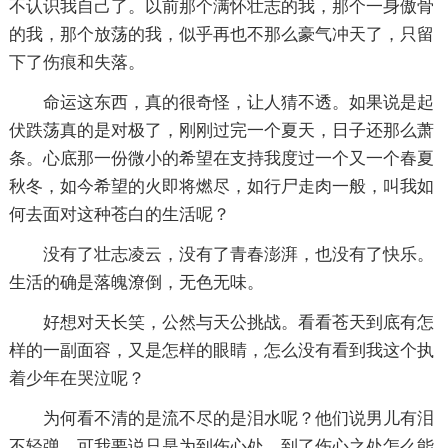
不认识我自己了。以前那个满怀壮志的我，那个一身傲骨
的我，那个放荡的我，似乎再也不那么豪气冲天了，只留
下了伤痕和失落。
命运这东西，真的很奇怪，让人猜不透。如果说是起
伏跌荡真的是对极了，刚刚过完一个夏天，日子还那么萧
条。心底那一份微小的希望在支持我度过一个又一个春夏
秋冬，如今希望的火即将燃尽，如行尸走肉一般，叫我如
何去面对这种苍白的生活呢？
没有了壮志凌云，没有了青春澎湃，也没有了快乐。
生活的确是落魄潦倒，无色无味。
好想对天长笑，公然与天公挑战。看看苍天到底有怎
样的一副面容，又是怎样的眼睛，怎么没有看到我这个执
着少年在哭泣呢？
为何看不清的是流不尽的是泪水呢？他们说男儿有泪
不轻弹，可我要说只是为到伤心处，到了伤心之处怎么能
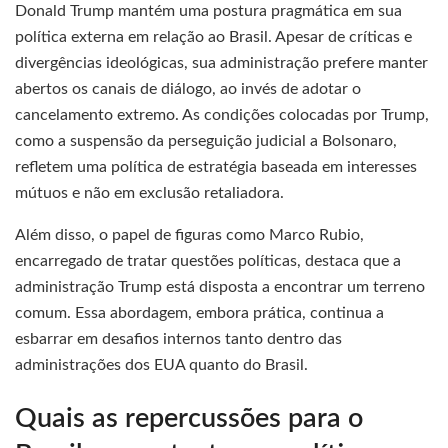
Donald Trump mantém uma postura pragmática em sua
política externa em relação ao Brasil. Apesar de críticas e
divergências ideológicas, sua administração prefere manter
abertos os canais de diálogo, ao invés de adotar o
cancelamento extremo. As condições colocadas por Trump,
como a suspensão da perseguição judicial a Bolsonaro,
refletem uma política de estratégia baseada em interesses
mútuos e não em exclusão retaliadora.
Além disso, o papel de figuras como Marco Rubio,
encarregado de tratar questões políticas, destaca que a
administração Trump está disposta a encontrar um terreno
comum. Essa abordagem, embora prática, continua a
esbarrar em desafios internos tanto dentro das
administrações dos EUA quanto do Brasil.
Quais as repercussões para o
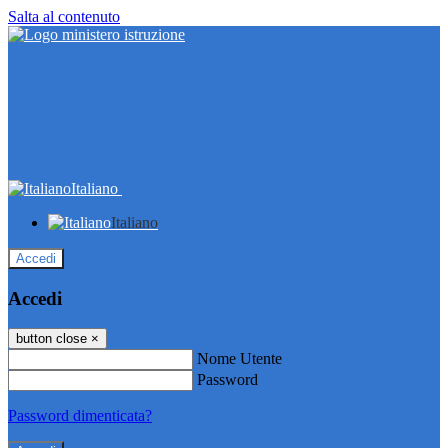
Salta al contenuto
Italiano
Italiano
Accedi
Accedi
button close
×
Nome Utente
Password
Password dimenticata?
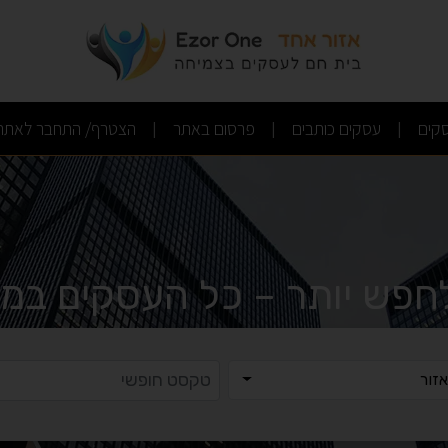
(current)
(current)
(current)
קים
עסקים כותבים
פרסום באתר
הצטרף/ התחבר לאתר
|
|
|
לחפש יותר – כל העסקים במק
ר
טקסט ח
זור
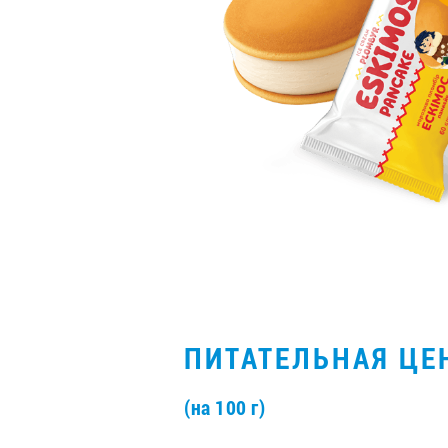
ПИТАТЕЛЬНАЯ ЦЕ
(на 100 г)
________________
*EXERCISE*: Some of the data mentions "administração". Copy every line where it does.

*RESPONSE FOR THIS EXERCISE*:
divergências ideológicas, sua administração prefere manter
administração Trump está disposta a encontrar um terreno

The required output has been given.